The war within: Labour Party

Veering hard left after polls rout

Labour Party chief Corbyn is struggling to impose party discipline on legislators, many of whom see him as an accidental leader.
Labour Party chief Corbyn is struggling to impose party discipline on legislators, many of whom see him as an accidental leader.

It's common enough, as in the United States just now, for political parties to battle internally in the run-up to an election. But in Britain, there is an altogether odder phenomenon: Both major parties are at war within themselves after an election, and one that had a surprisingly clear result. In May, the Conservatives won a majority while the Labour Party, in the opposition, was nearly wiped out in Scotland and pushed back in England.

LONDON • After such a wretched defeat at the last general election, Labour chose not to move towards the centre but further to the left, electing party outsider Jeremy Corbyn, an anti-war and anti-nuclear campaigner, to lead it. Mr Corbyn had previously distinguished himself by violating (or ignoring) Labour Party voting discipline more than 500 times in over 30 years in Parliament.

Now Mr Corbyn is trying to reshape the party in his own ideological image and struggling to impose party discipline on legislators, many of whom regard him as an accidental leader who is driving Labour into a cul-de-sac.

Another figure of the hard left, Mr John McDonnell, now the Labour spokesman on economic issues, has urged a wider purge of Labour's shadow Cabinet - the people who would be ministers if the party were in power. Labour legislators who oppose Mr Corbyn, he has said, are "the new fringe" in Labour politics.

But are they? They were, after all, elected by voters. Mr McDonnell argues that Mr Corbyn's mandate should not be questioned, since it comes from party members and supporters. But Mr Joe Haines, press secretary during the Labour government of former prime minister Harold Wilson, disagrees.

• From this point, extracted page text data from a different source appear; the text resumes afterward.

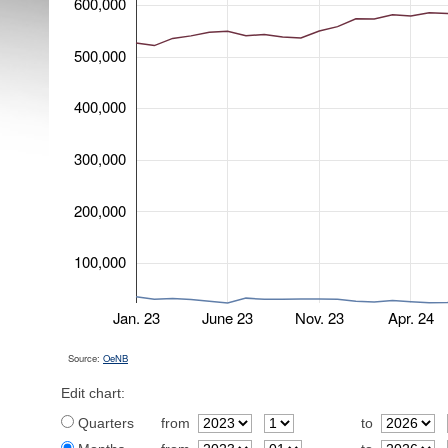
600,000
500,000
400,000
300,000
200,000
100,000
Jan. 23
June 23
Nov. 23
Apr. 24
Source:
OeNB
Edit chart:
Quarters
from
to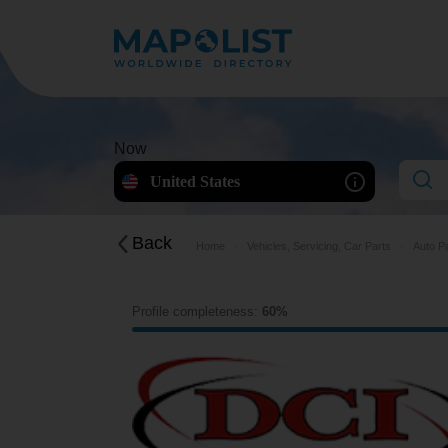
Now
United States
Back
Home
Vehicles, Servicing, Car Parts
Auto P
Profile completeness:
60%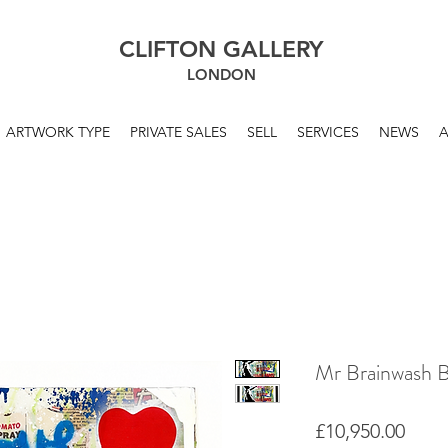
CLIFTON GALLERY
LONDON
ARTWORK TYPE
PRIVATE SALES
SELL
SERVICES
NEWS
Mr Brainwash Ba
Price
£10,950.00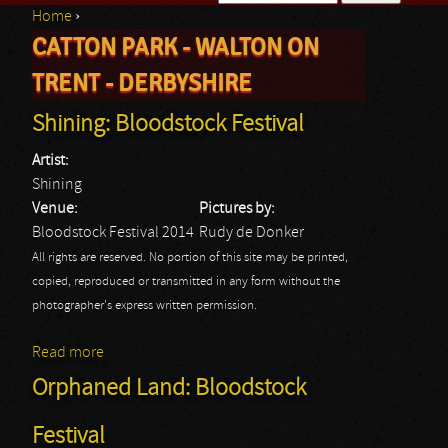
Home
›
Search form
CATTON PARK - WALTON ON
You are here
TRENT - DERBYSHIRE
Shining: Bloodstock Festival
Artist:
Shining
Venue:
Pictures by:
Bloodstock Festival 2014
Rudy de Donker
All rights are reserved. No portion of this site may be printed,
copied, reproduced or transmitted in any form without the
photographer's express written permission.
Read more
about Shining: Bloodstock Festival
Orphaned Land: Bloodstock
Festival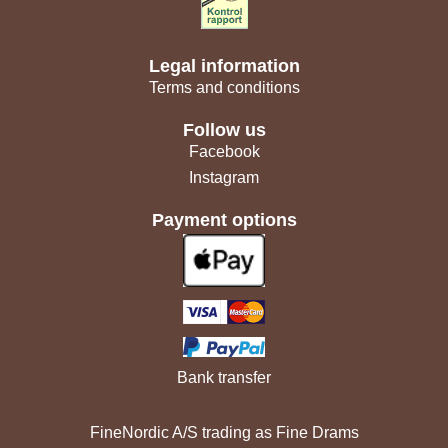
Legal information
Terms and conditions
Follow us
Facebook
Instagram
Payment options
Bank transfer
FineNordic A/S trading as Fine Drams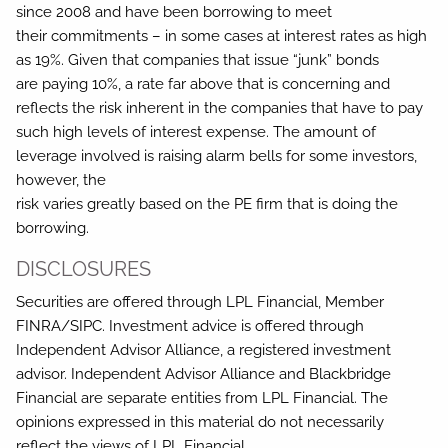
since 2008 and have been borrowing to meet
their commitments – in some cases at interest rates as high
as 19%. Given that companies that issue “junk” bonds
are paying 10%, a rate far above that is concerning and
reflects the risk inherent in the companies that have to pay
such high levels of interest expense. The amount of
leverage involved is raising alarm bells for some investors,
however, the
risk varies greatly based on the PE firm that is doing the
borrowing.
DISCLOSURES
Securities are offered through LPL Financial, Member
FINRA/SIPC. Investment advice is offered through
Independent Advisor Alliance, a registered investment
advisor. Independent Advisor Alliance and Blackbridge
Financial are separate entities from LPL Financial. The
opinions expressed in this material do not necessarily
reflect the views of LPL Financial.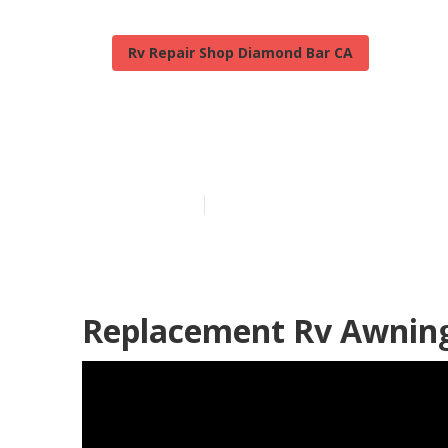
Rv Repair Shop Diamond Bar CA
Motorhome Me
Published en
11 min read
Replacement Rv Awnin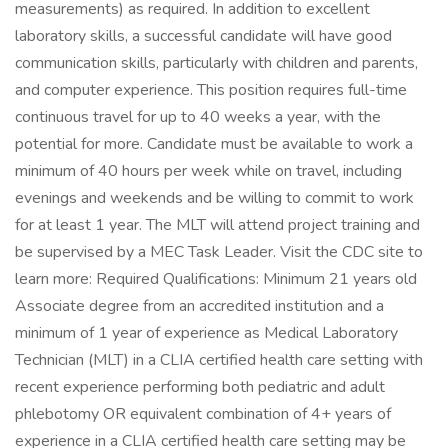
measurements) as required. In addition to excellent
laboratory skills, a successful candidate will have good
communication skills, particularly with children and parents,
and computer experience. This position requires full-time
continuous travel for up to 40 weeks a year, with the
potential for more. Candidate must be available to work a
minimum of 40 hours per week while on travel, including
evenings and weekends and be willing to commit to work
for at least 1 year. The MLT will attend project training and
be supervised by a MEC Task Leader. Visit the CDC site to
learn more: Required Qualifications: Minimum 21 years old
Associate degree from an accredited institution and a
minimum of 1 year of experience as Medical Laboratory
Technician (MLT) in a CLIA certified health care setting with
recent experience performing both pediatric and adult
phlebotomy OR equivalent combination of 4+ years of
experience in a CLIA certified health care setting may be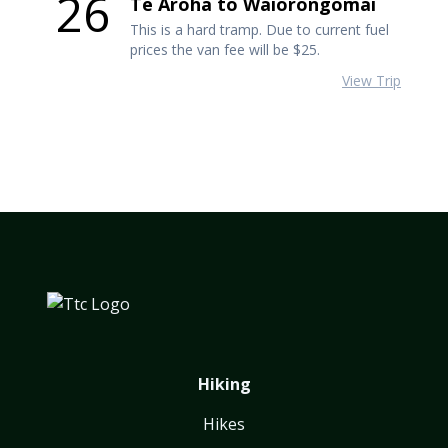
26
Te Aroha to Waiorongomai
This is a hard tramp. Due to current fuel
prices the van fee will be $25.
View Trip
Hiking
Hikes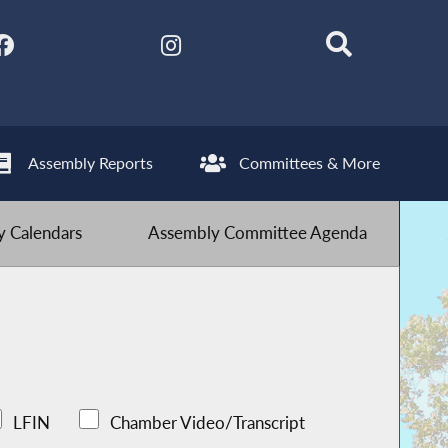
Assembly Reports
Committees & More
 Calendars
Assembly Committee Agenda
LFIN
Chamber Video/Transcript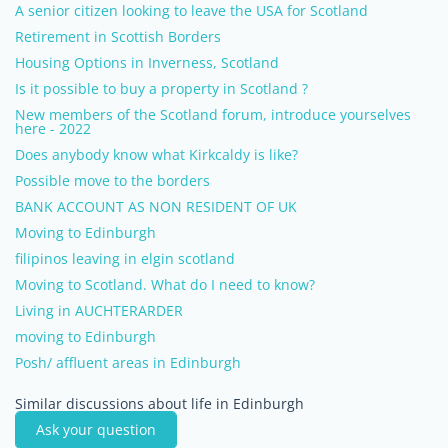
A senior citizen looking to leave the USA for Scotland
Retirement in Scottish Borders
Housing Options in Inverness, Scotland
Is it possible to buy a property in Scotland ?
New members of the Scotland forum, introduce yourselves
here - 2022
Does anybody know what Kirkcaldy is like?
Possible move to the borders
BANK ACCOUNT AS NON RESIDENT OF UK
Moving to Edinburgh
filipinos leaving in elgin scotland
Moving to Scotland. What do I need to know?
Living in AUCHTERARDER
moving to Edinburgh
Posh/ affluent areas in Edinburgh
Similar discussions about life in Edinburgh
Ask your question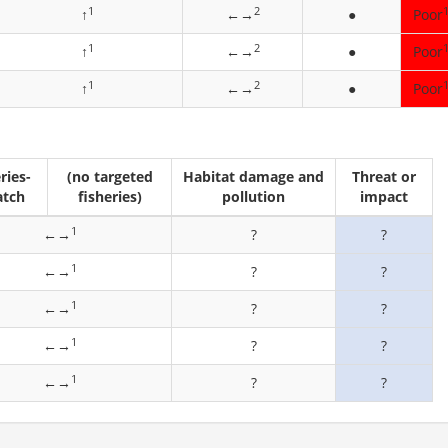
1
2
↑
←→
●
Poor
1
2
↑
←→
●
Poor
1
2
↑
←→
●
Poor
ries-
(no targeted
Habitat damage and
Threat or
atch
fisheries)
pollution
impact
1
←→
?
?
1
←→
?
?
1
←→
?
?
1
←→
?
?
1
←→
?
?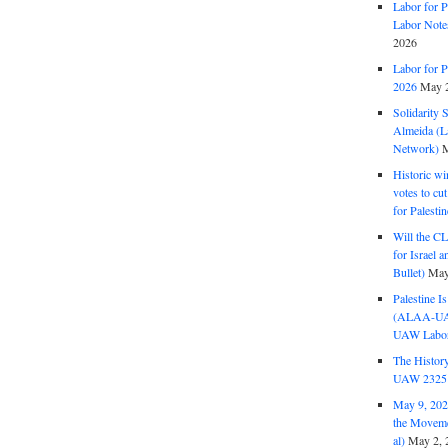
Labor for P
Labor Note
2026
Labor for P
2026
May 2
Solidarity 
Almeida (La
Network)
M
Historic wi
votes to cu
for Palesti
Will the CL
for Israel 
Bullet)
May
Palestine I
(ALAA-UAW 
UAW Labor 
The History
UAW 2325 
May 9, 2026
the Moveme
al)
May 2, 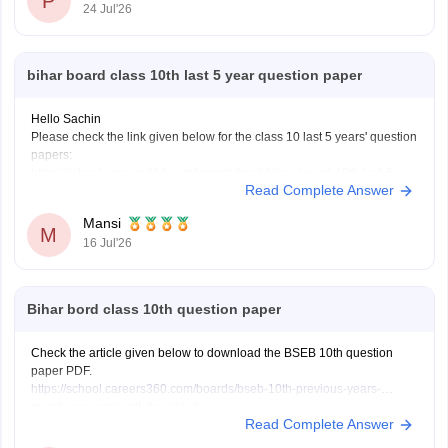
P
24 Jul'26
bihar board class 10th last 5 year question paper
Hello Sachin
Please check the link given below for the class 10 last 5 years' question
papers:
https://school.careers360.com/boards/bseb/bihar-board-10th-last-5-
Read Complete Answer
years-question-papers
Hope it helps.
Mansi
M
16 Jul'26
Bihar bord class 10th question paper
Check the article given below to download the BSEB 10th question
paper PDF.
https://school.careers360.com/boards/bseb-10th-previous-years-
question-papers-pdf-download
Read Complete Answer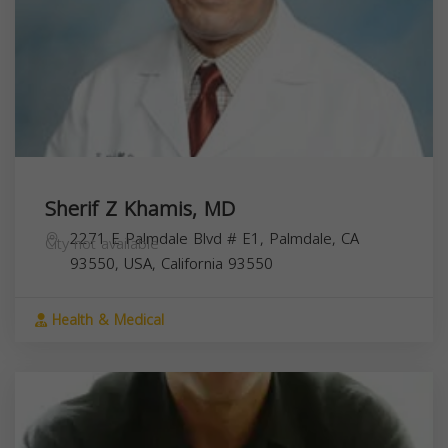
Sherif Z Khamis, MD
2271 E Palmdale Blvd # E1, Palmdale, CA
City not available
93550, USA,
California
93550
Health & Medical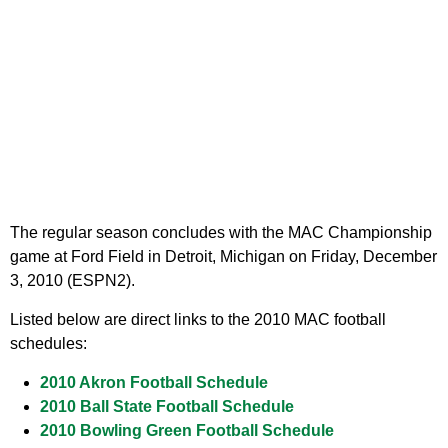
The regular season concludes with the MAC Championship
game at Ford Field in Detroit, Michigan on Friday, December
3, 2010 (ESPN2).
Listed below are direct links to the 2010 MAC football
schedules:
2010 Akron Football Schedule
2010 Ball State Football Schedule
2010 Bowling Green Football Schedule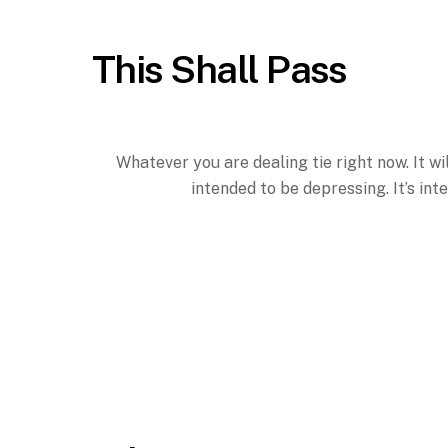
This Shall Pass
Whatever you are dealing tie right now. It wil
intended to be depressing. It’s inte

"It is the Parliamentary Labour Party that represents the Labour vote in Britain, not the 423,000 people, including the ragbag of 'registered supporters', who voted in the leadership contest," he wrote in The New Statesman.

Mr Corbyn won 251,000 of those votes - about 0.5 per cent of the 46 million Britons registered to vote - and about 2.7 per cent of the nearly 9.35 million who voted Labour in May. "The strength of the party lies in the nine-million-odd, not the 251,000, and that figure will be dissipated at our peril," Mr Haines wrote.

But as Mr James Stafford noted in "The Corbyn experiment", an article in the magazine, Dissent, party membership "has surged by some 180,000 this year, to an estimated 370,000", almost the total of all other British parties combined.

Clearly Mr Corbyn's policies and his criticism of inequality and spending cuts are resonating with young people, especially in the bigger cities. Mr Corbyn intends to offer Britons a clear choice, but it is one that most political analysts, like Mr Haines, believe voters will reject.